===== SUPPLIED RECORDS

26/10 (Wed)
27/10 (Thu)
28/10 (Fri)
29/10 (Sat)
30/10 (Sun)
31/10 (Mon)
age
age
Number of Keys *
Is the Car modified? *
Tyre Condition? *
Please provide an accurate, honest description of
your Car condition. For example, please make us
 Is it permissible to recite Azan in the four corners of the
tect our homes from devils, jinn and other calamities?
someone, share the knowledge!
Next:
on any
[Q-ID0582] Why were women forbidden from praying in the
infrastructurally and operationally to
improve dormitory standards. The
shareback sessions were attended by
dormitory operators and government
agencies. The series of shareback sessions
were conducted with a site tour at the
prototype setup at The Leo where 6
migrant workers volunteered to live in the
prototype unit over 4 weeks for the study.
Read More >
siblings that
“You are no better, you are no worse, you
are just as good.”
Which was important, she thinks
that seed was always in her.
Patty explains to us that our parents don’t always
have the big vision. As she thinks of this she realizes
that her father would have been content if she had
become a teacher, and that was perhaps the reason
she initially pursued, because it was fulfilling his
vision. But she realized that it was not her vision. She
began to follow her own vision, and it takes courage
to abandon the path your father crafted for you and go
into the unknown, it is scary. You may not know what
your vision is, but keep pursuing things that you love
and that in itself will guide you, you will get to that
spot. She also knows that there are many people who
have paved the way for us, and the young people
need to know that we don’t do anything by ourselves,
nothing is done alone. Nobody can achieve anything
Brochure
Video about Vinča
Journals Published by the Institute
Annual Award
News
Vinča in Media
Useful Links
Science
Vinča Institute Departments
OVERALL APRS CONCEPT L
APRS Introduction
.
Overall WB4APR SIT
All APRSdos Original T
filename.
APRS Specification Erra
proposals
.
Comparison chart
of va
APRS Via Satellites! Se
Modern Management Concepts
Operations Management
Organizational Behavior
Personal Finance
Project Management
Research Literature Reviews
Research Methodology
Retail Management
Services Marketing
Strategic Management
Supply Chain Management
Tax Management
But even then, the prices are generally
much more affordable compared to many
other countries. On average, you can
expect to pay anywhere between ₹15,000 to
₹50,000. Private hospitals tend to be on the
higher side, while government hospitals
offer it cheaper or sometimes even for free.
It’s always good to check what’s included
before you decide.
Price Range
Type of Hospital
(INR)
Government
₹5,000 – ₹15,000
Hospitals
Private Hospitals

==========

THE TASK:
Repeat each record verbatim.

ANSWER BELOW:
26/10 (Wed)
27/10 (Thu)
28/10 (Fri)
29/10 (Sat)
30/10 (Sun)
31/10 (Mon)
age
age
Number of Keys *
Is the Car modified? *
Tyre Condition? *
Please provide an accurate, honest description of
your Car condition. For example, please make us
 Is it permissible to recite Azan in the four corners of the
tect our homes from devils, jinn and other calamities?
someone, share the knowledge!
Next:
on any
[Q-ID0582] Why were women forbidden from praying in the
infrastructurally and operationally to
improve dormitory standards. The
shareback sessions were attended by
dormitory operators and government
agencies. The series of shareback sessions
were conducted with a site tour at the
prototype setup at The Leo where 6
migrant workers volunteered to live in the
prototype unit over 4 weeks for the study.
Read More >
siblings that
“You are no better, you are no worse, you
are just as good.”
Which was important, she thinks
that seed was always in her.
Patty explains to us that our parents don’t always
have the big vision. As she thinks of this she realizes
that her father would have been content if she had
become a teacher, and that was perhaps the reason
she initially pursued, because it was fulfilling his
vision. But she realized that it was not her vision. She
began to follow her own vision, and it takes courage
to abandon the path your father crafted for you and go
into the unknown, it is scary. You may not know what
your vision is, but keep pursuing things that you love
and that in itself will guide you, you will get to that
spot. She also knows that there are many people who
have paved the way for us, and the young people
need to know that we don’t do anything by ourselves,
nothing is done alone. Nobody can achieve anything
Brochure
Video about Vinča
Journals Published by the Institute
Annual Award
News
Vinča in Media
Useful Links
Science
Vinča Institute Departments
OVERALL APRS CONCEPT L
APRS Introduction
.
Overall WB4APR SIT
All APRSdos Original T
filename.
APRS Specification Erra
proposals
.
Comparison chart
of va
APRS Via Satellites! Se
Modern Management Concepts
Operations Management
Organizational Behavior
Personal Finance
Project Management
Research Literature Reviews
Research Methodology
Retail Management
Services Marketing
Strategic Management
Supply Chain Management
Tax Management
But even then, the prices are generally
much more affordable compared to many
other countries. On average, you can
expect to pay anywhere between ₹15,000 to
₹50,000. Private hospitals tend to be on the
higher side, while government hospitals
offer it cheaper or sometimes even for free.
It’s always good to check what’s included
before you decide.
Price Range
Type of Hospital
(INR)
Government
₹5,000 – ₹15,000
Hospitals
Private Hospitals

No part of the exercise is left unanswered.